_What the task asks_:
Transcribe exactly, please, the lines from the one containing "quase não ortográfica Um dia porém uma" through the end of the records below, and leave out the pictures.

======== Provided records

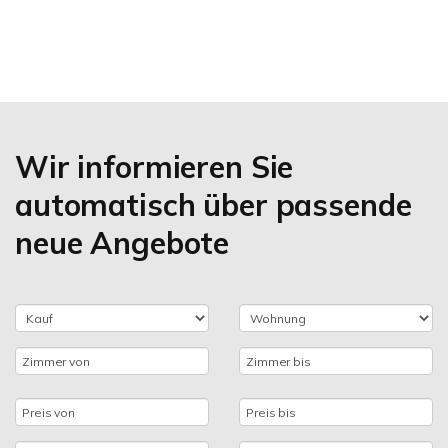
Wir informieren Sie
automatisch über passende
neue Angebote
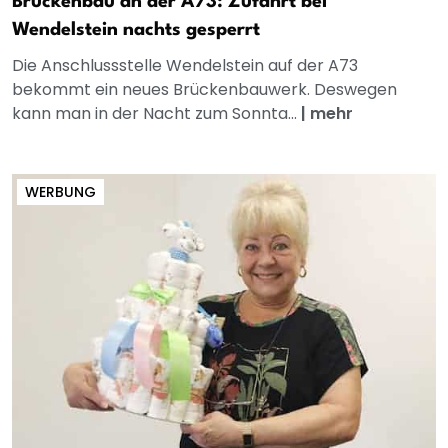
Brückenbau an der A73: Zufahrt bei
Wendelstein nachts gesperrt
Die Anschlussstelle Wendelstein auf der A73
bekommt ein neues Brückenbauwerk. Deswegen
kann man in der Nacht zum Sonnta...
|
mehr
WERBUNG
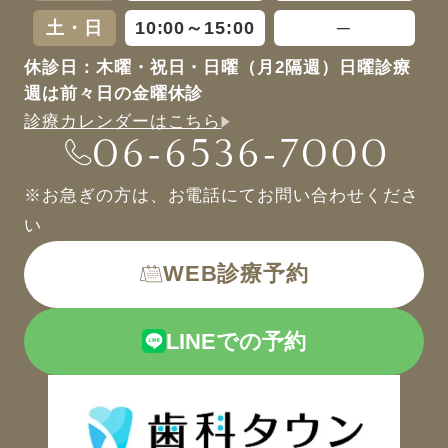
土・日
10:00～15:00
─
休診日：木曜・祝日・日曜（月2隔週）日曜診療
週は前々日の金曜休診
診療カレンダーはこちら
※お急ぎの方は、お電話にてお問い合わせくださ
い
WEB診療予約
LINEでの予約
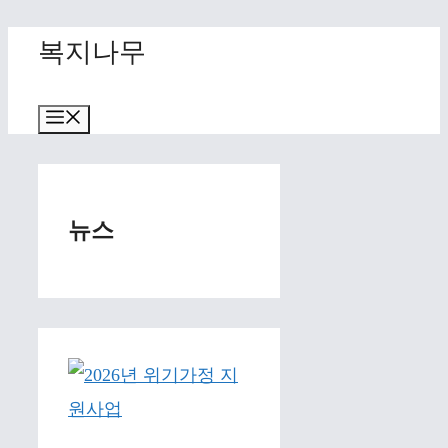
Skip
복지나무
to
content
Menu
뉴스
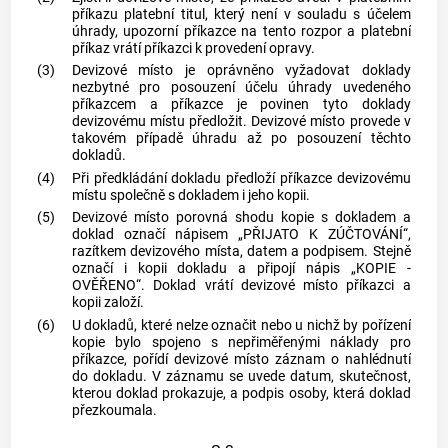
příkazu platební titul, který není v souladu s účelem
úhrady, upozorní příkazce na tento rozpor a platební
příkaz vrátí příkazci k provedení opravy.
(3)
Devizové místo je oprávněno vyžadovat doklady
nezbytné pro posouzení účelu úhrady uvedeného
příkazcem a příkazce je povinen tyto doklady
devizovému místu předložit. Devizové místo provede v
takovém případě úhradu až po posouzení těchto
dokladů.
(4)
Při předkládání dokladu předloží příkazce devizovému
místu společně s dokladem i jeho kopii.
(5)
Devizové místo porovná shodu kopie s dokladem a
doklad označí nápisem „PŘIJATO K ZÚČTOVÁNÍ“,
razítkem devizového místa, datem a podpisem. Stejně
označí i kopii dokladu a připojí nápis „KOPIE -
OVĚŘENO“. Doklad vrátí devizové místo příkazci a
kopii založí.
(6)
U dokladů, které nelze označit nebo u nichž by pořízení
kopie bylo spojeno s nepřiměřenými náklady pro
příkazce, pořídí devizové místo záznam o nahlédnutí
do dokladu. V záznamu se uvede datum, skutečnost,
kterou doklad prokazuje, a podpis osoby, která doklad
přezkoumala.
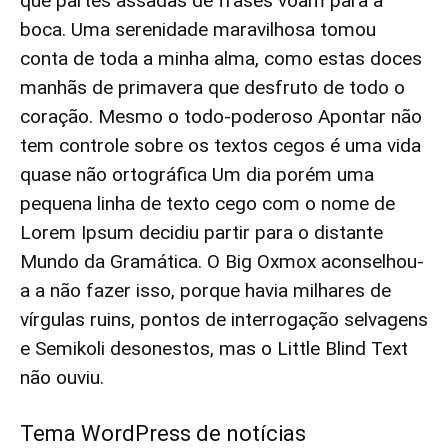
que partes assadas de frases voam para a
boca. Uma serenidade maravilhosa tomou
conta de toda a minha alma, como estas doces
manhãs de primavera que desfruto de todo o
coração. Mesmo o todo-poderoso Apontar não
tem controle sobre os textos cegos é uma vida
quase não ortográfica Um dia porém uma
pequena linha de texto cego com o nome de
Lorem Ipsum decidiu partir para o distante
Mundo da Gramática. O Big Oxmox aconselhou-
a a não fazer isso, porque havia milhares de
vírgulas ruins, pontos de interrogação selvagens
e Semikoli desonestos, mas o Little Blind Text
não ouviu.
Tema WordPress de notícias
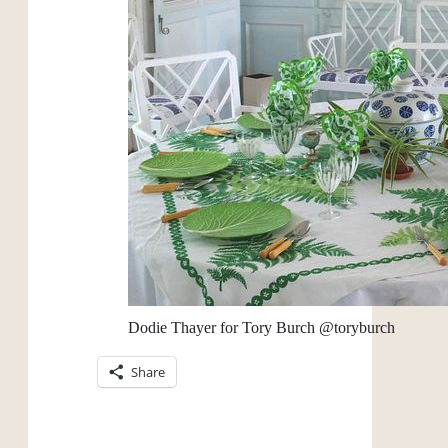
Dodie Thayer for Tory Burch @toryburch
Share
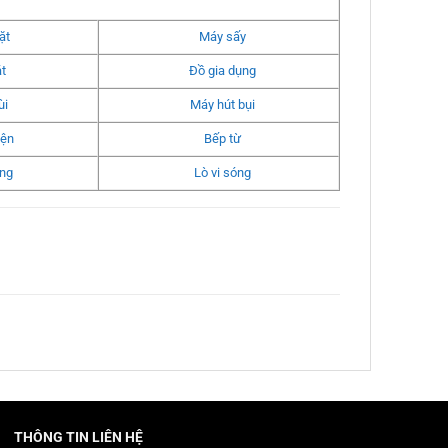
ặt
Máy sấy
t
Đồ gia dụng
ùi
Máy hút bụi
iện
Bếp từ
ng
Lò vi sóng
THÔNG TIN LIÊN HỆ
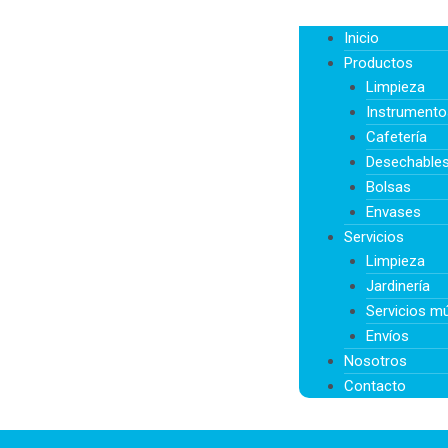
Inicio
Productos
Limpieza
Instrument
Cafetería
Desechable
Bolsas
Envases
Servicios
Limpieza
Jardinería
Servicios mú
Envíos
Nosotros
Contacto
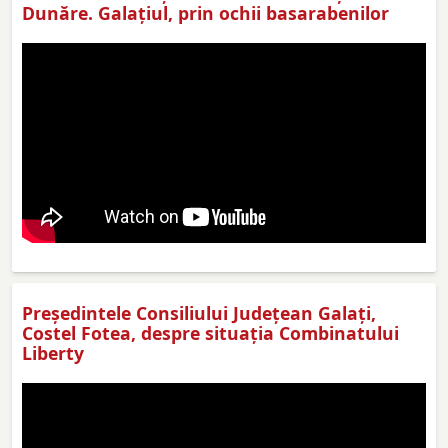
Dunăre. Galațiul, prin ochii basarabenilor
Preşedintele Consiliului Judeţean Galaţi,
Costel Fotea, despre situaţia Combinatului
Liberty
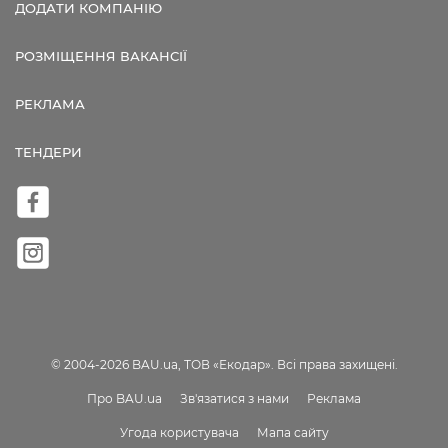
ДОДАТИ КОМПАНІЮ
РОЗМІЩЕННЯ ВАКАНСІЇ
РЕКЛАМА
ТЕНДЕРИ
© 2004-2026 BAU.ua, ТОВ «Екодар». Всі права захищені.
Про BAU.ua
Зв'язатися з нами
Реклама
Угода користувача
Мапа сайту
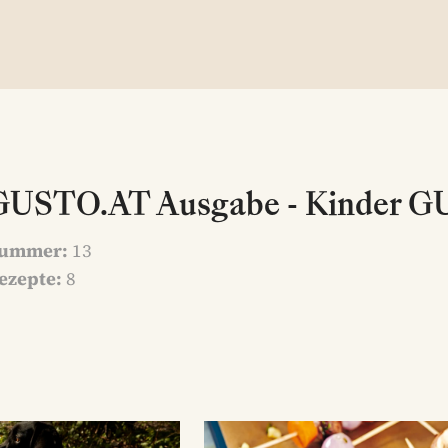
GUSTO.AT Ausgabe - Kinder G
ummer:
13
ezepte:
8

================

_Expected answer_:
quase não ortográfica Um dia porém uma
pequena linha de texto cego com o nome de
Lorem Ipsum decidiu partir para o distante
Mundo da Gramática. O Big Oxmox aconselhou-
a a não fazer isso, porque havia milhares de
vírgulas ruins, pontos de interrogação selvagens
e Semikoli desonestos, mas o Little Blind Text
não ouviu.
Tema WordPress de notícias
Dodie Thayer for Tory Burch @toryburch
Share
ặt
Máy sấy
t
Đồ gia dụng
ùi
Máy hút bụi
iện
Bếp từ
ng
Lò vi sóng
THÔNG TIN LIÊN HỆ
Inicio
Productos
Limpieza
Instrument
Cafetería
Desechable
Bolsas
Envases
Servicios
Limpieza
Jardinería
Servicios mú
Envíos
Nosotros
Contacto
Dunăre. Galațiul, prin ochii basarabenilor
Preşedintele Consiliului Judeţean Galaţi,
Costel Fotea, despre situaţia Combinatului
Liberty
ДОДАТИ КОМПАНІЮ
РОЗМІЩЕННЯ ВАКАНСІЇ
РЕКЛАМА
ТЕНДЕРИ
© 2004-2026 BAU.ua, ТОВ «Екодар». Всі права захищені.
Про BAU.ua
Зв'язатися з нами
Реклама
Угода користувача
Мапа сайту
GUSTO.AT Ausgabe - Kinder G
ummer:
13
ezepte:
8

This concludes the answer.